M 3.0 Earthquake 103 km ENE of Hércules, Mexico

Source: USGS · Mexico

Areazine synthesizes this USGS earthquake report directly from USGS's official public data feed. See our methodology for full source attribution and refresh cadence.

A magnitude 3.0 ml earthquake struck 103 km ENE of Hércules, Mexico at a depth of 10 km.

What this USGS earthquake report tells you, and what most readers miss

This notice was issued by USGS on May 27, 2026 and geographically references Mexico. Its severity classification of "low" signals how the issuing agency weighs the risk of harm if no action is taken - "critical" and "high" tier alerts typically carry direct consumer actions, while "medium" and "low" tend toward informational guidance or monitoring advisories. The category it belongs to - Earthquakes - determines the monitoring protocol behind it, which shapes what follow-up action (checking for structural damage, watching for aftershocks, reviewing local building codes) is relevant and which agency holds authority over the assessment.

Most readers skim a notice like this, check whether they are personally affected, and move on. The more useful lens is to read it as a data point about the issuing system: how quickly USGS detected the hazard, how precise the geographic or product-identifier scope is, and whether similar notices have clustered in the same category or region in the last 90 days. Cluster patterns frequently precede a broader regulatory action, a single localized USGS earthquake report is isolated; three of them within a quarter often indicate a supply-chain, infrastructure, or seasonal driver that will keep producing notices until something structural changes.

For decision-making, Areazine pairs each alert with the original agency URL, the full agency name, and a timestamp so you can verify the notice against the primary source before acting on it. Tags on this item (earthquake, seismic, usgs, Mexico) map to related alerts in the same area of risk - browsing them together gives a clearer picture than any single notice alone, because the shape of an ongoing issue only becomes visible across multiple sequential alerts.

What Happened

A M 3.0 ml earthquake occurred at 12:28 UTC on May 22, 2026 (Unix time 1779462514397), located at 103 km ENE of Hércules, Mexico. The event had a depth of 10 km.

Location Details

The epicenter was at coordinates 28.3624 latitude, -102.7975 longitude. A depth of 10 km is classified as shallow (less than 20 km).

Impact Assessment

No felt reports, tsunami advisory, or alert level data were available for this event. The tsunami flag was recorded as 0.

What You Should Know

Earthquakes of this magnitude (M 2.5-3.9) are often felt but rarely cause damage. Minor aftershocks remain possible.

Source

USGS Event Page

Original source: USGS Official Notice ↗

All Earthquakes →

Frequently Asked Questions

Common questions about this USGS earthquake report.

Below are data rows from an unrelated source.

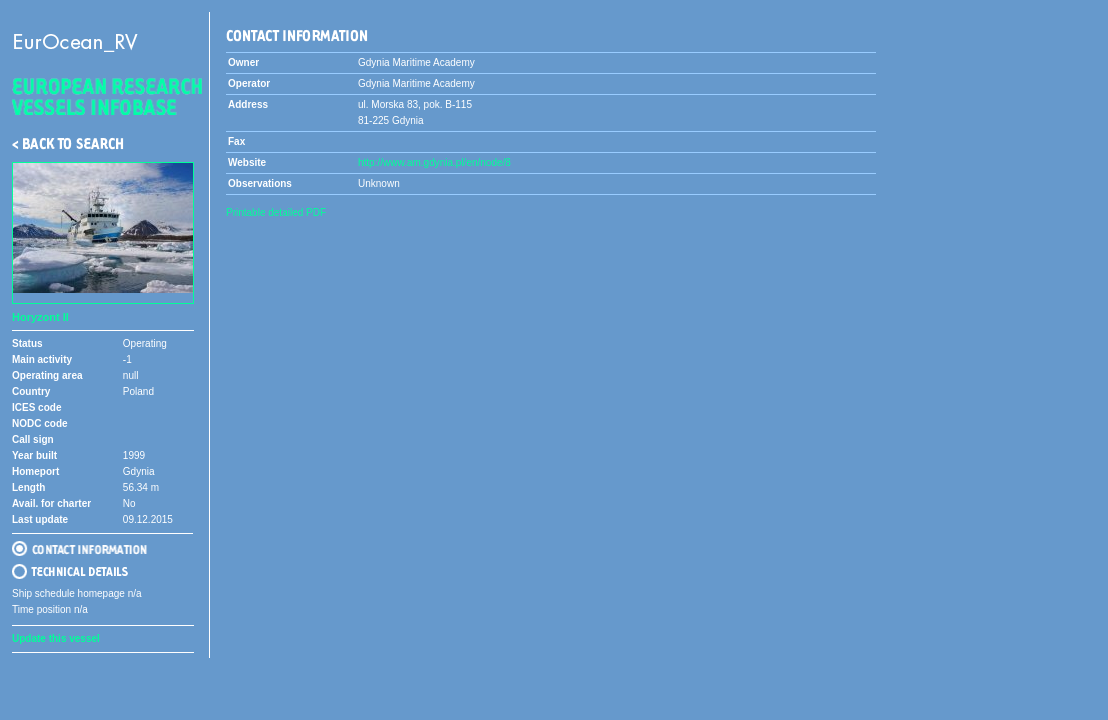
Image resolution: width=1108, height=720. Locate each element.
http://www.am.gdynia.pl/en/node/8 (434, 162)
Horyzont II (40, 317)
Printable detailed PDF (276, 212)
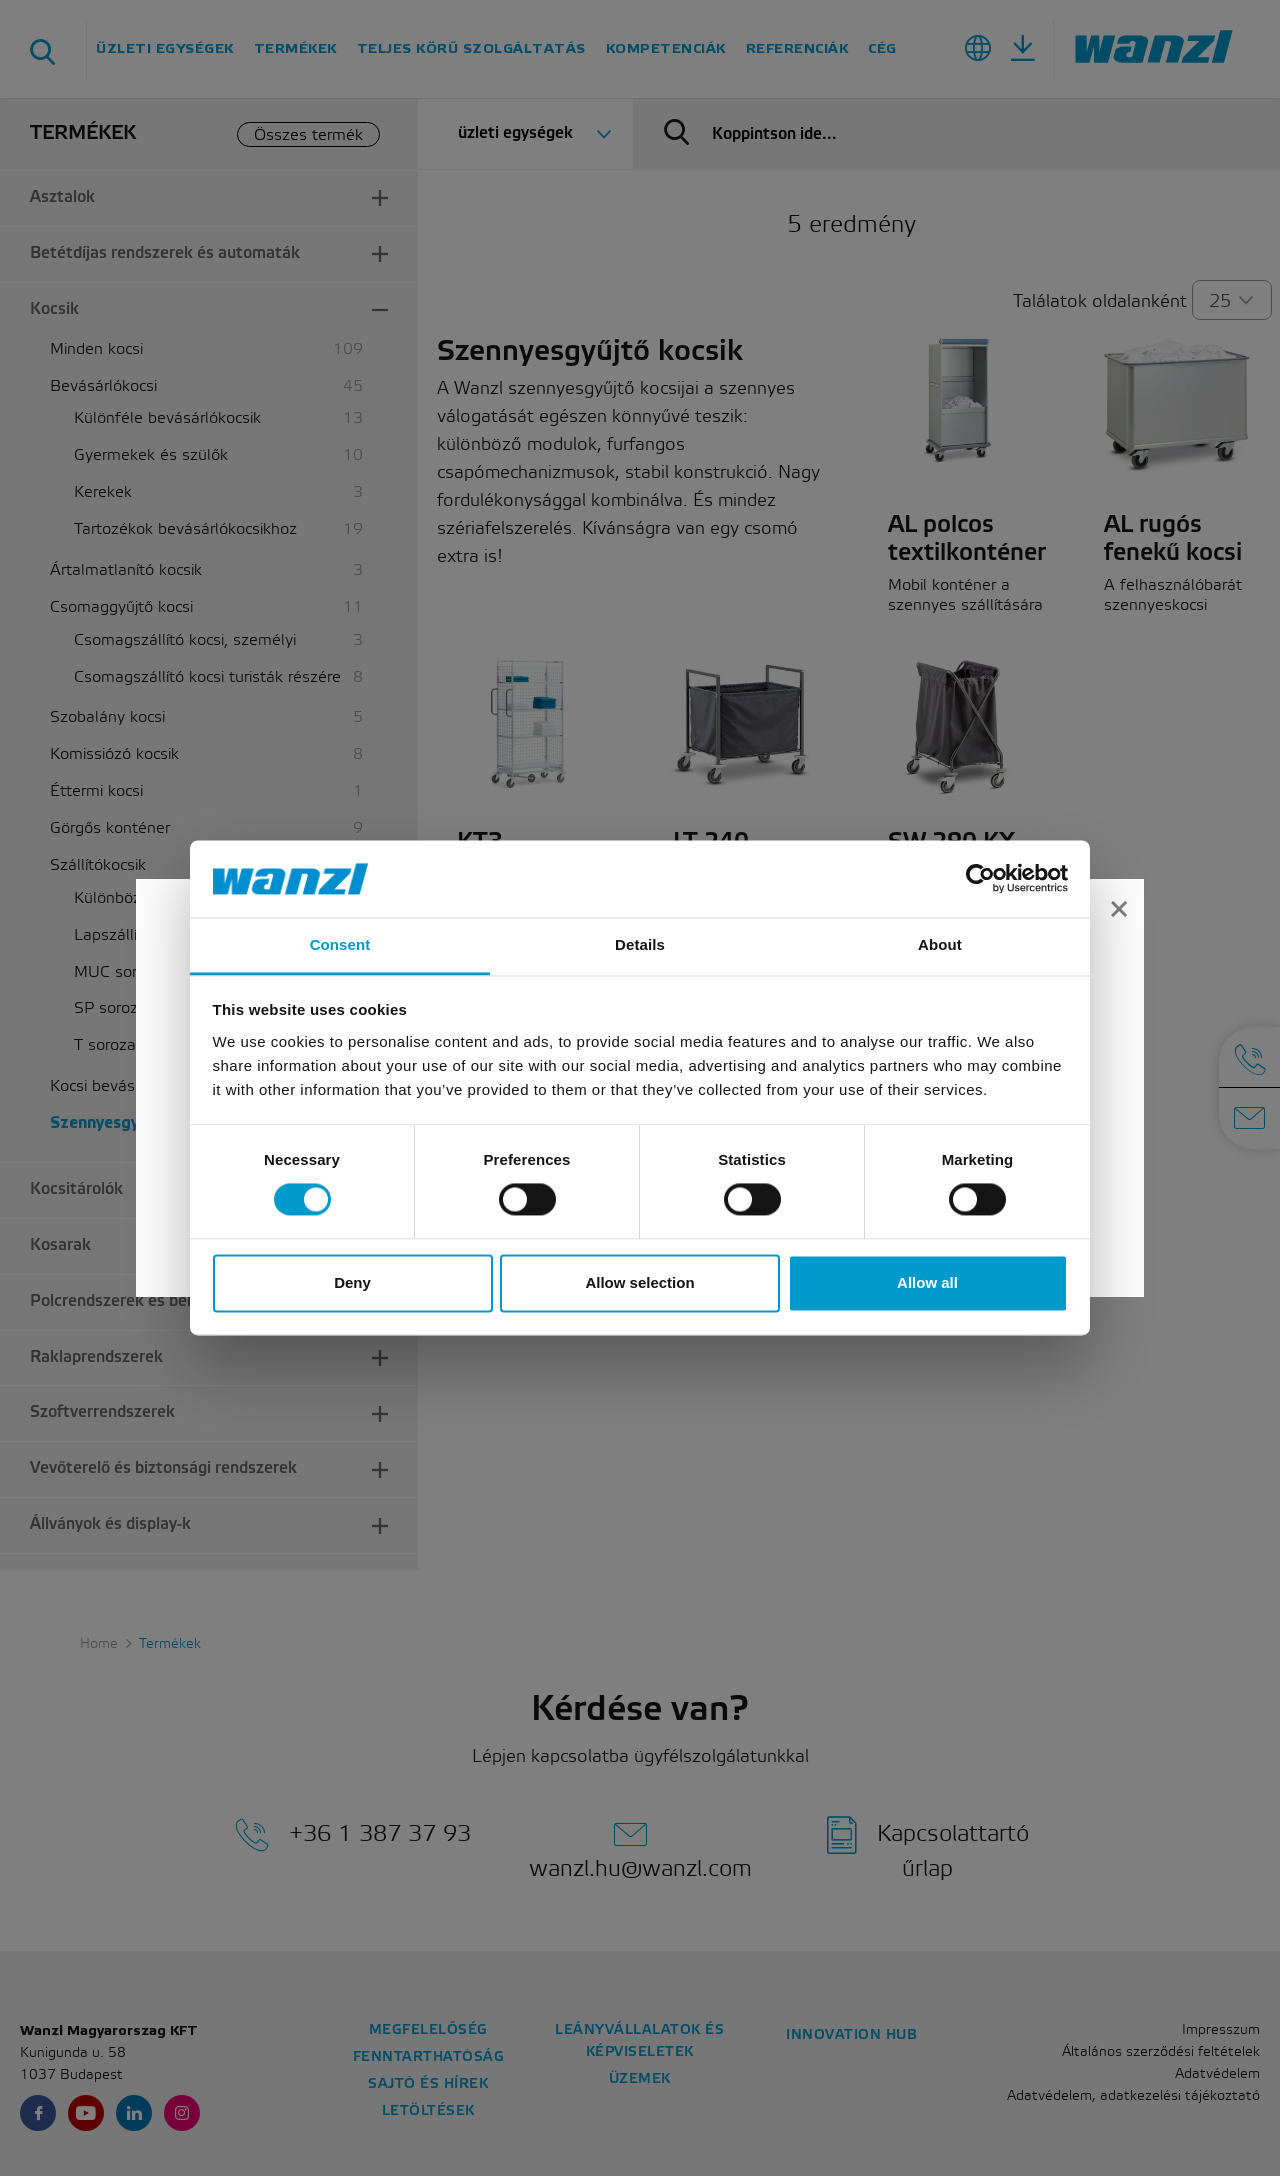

What is this USGS earthquake report about?
A magnitude 3.0 ml earthquake struck 103 km ENE of Hércules, Mexico at a depth of 10 km.
Which agency issued this alert?
This alert was issued by USGS. The original notice is available at the source link at the bottom of this article.
How severe is this alert?
This alert is classified as "low" severity. No immediate action required, but stay aware.
What area is affected?
This alert affects Mexico. Check with USGS for the most current geographic scope.
Where can I find more Earthquakes updates?
Browse the full Earthquakes feed on Areazine at areazine.com/earthquakes/ for the latest updates from USGS and other agencies.